I have very mixed feelings on what now
appears to be a party-line confirmation vote for Neil Gorsuch. I view Judge
Gorsuch (as do most conservatives) as an extremely capable and flawlessly pedigreed
candidate for our nation’s highest court. I actually agree with liberals who
characterize his views as outside the mainstream, but so were the views of the man
he would replace—a man who was himself a brilliant jurist and (in my view, invaluable)
conservative bulwark on the Supreme Court. Choosing a man like Judge Gorsuch to
succeed the late Justice Scalia maintains what I view as a nearly-ideal status
quo on the Court: four conservatives, four liberals, and a right-libertarian
swing vote. And so obviously part of me is quite pleased to see that Judge
Gorsuch’s path to the Supreme Court is assured.
But an equally significant part of me is
terrified for what this could mean in the future. What will happen when the
Democrats find themselves in power again? How many Supreme Court seats will be
up for grabs when that time comes? What exactly will Supreme Court nominees
look like in a world where only 51 (or even 50) Senators need to support him or
her? And the Democrats should be afraid, too—their unwillingness to make a deal
this time around has robbed them of their ability to even consider one next
time. They had better pray “next time” isn’t in the next four years.
And so, in what I’ve already said should
be a triumphant moment of unified Republican control of government, I find
myself discouraged and unengaged. I’m watching a party that can’t get its House
conference in order and has to make Faustian bargains in the Senate even when
their members are united.
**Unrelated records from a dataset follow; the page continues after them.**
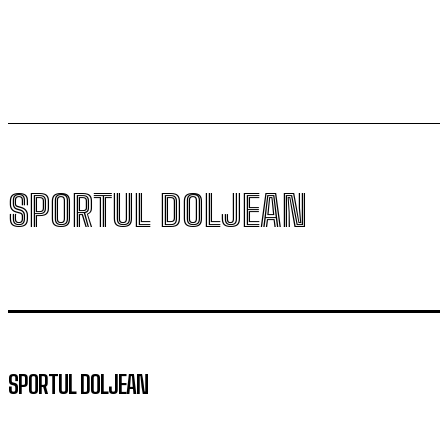
campioana României
SPORTUL DOLJEAN
SPORTUL DOLJEAN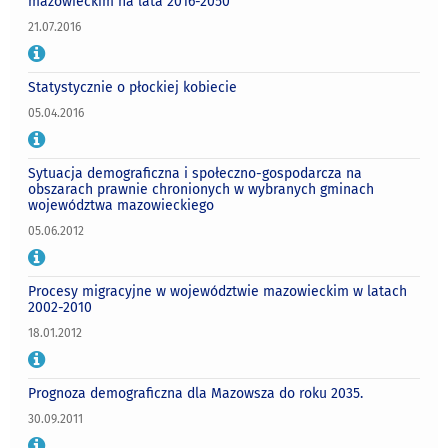
mazowieckim na lata 2016-2050
21.07.2016
Statystycznie o płockiej kobiecie
05.04.2016
Sytuacja demograficzna i społeczno-gospodarcza na
obszarach prawnie chronionych w wybranych gminach
województwa mazowieckiego
05.06.2012
Procesy migracyjne w województwie mazowieckim w latach
2002-2010
18.01.2012
Prognoza demograficzna dla Mazowsza do roku 2035.
30.09.2011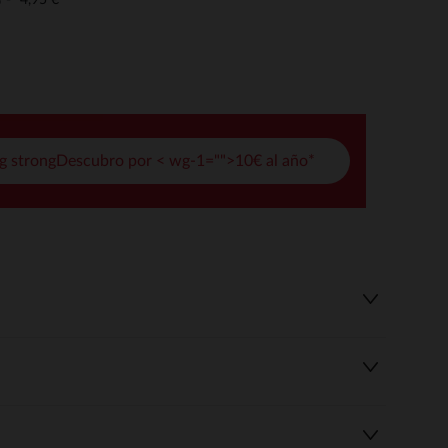
o
pciones
ustes de privacidad, garantizando el cumplimiento de las regula
g strongDescubro por < wg-1="">10€ al año*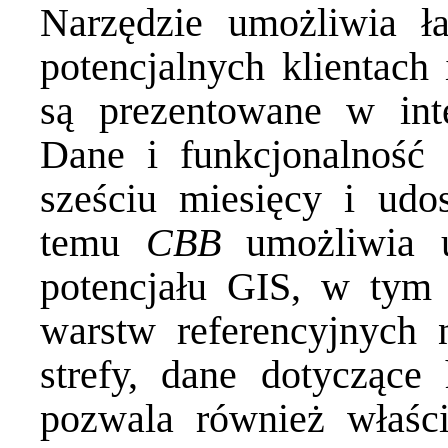
Narzędzie umożliwia ł
potencjalnych klientach
są prezentowane w int
Dane i funkcjonalność 
sześciu miesięcy i udo
temu
CBB
umożliwia u
potencjału GIS, w tym 
warstw referencyjnych
strefy, dane dotyczące
pozwala również właśc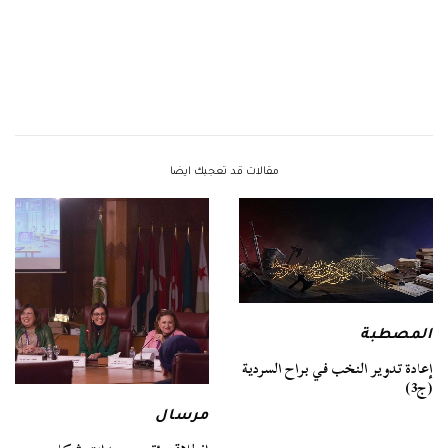
مقالات قد تعجبك ايضا
المصطبة
إعادة تدوير النخب في براح السردية
(ج3)
مرسال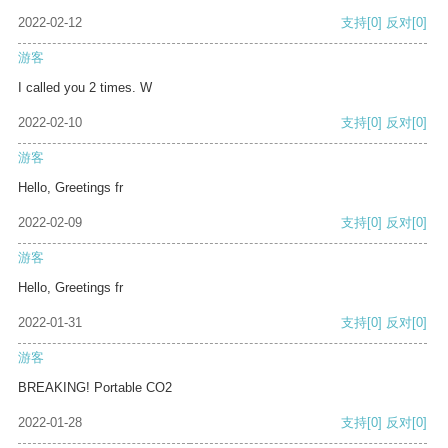
2022-02-12
支持
[0]
反对
[0]
游客
I called you 2 times. W
2022-02-10
支持
[0]
反对
[0]
游客
Hello, Greetings fr
2022-02-09
支持
[0]
反对
[0]
游客
Hello, Greetings fr
2022-01-31
支持
[0]
反对
[0]
游客
BREAKING! Portable CO2
2022-01-28
支持
[0]
反对
[0]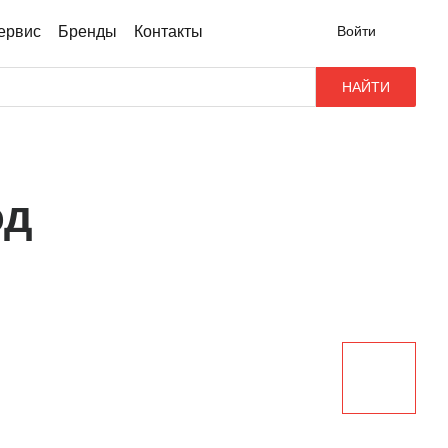
сервис
Бренды
Контакты
Войти
НАЙТИ
эд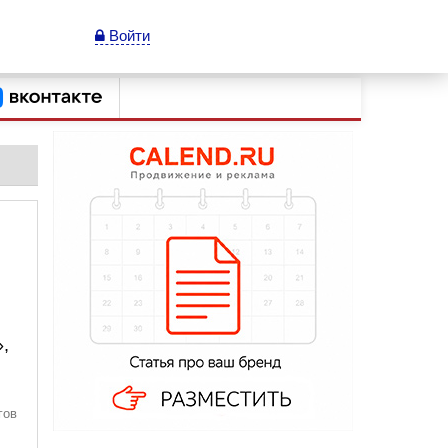
Войти
,
гов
Add in a partisan environment that has done nothing
but grow more rancorous for the past decade, and the only thing I know for sure
is that the Republican Party has learned nothing from winning and would have
learned even less from losing. Ditto the Democrats, for whom the reality of
their own vulnerability clearly hasn’t sunk in yet. And all of this, of course,
is to say nothing of the creature in the White House. The Trump years are, I
think, predestined to be a train wreck. Sure, we got the “conservative”
majorities that we always wanted and the Supreme Court nominee of our dreams.
But, I can’t help but ask, at what cost?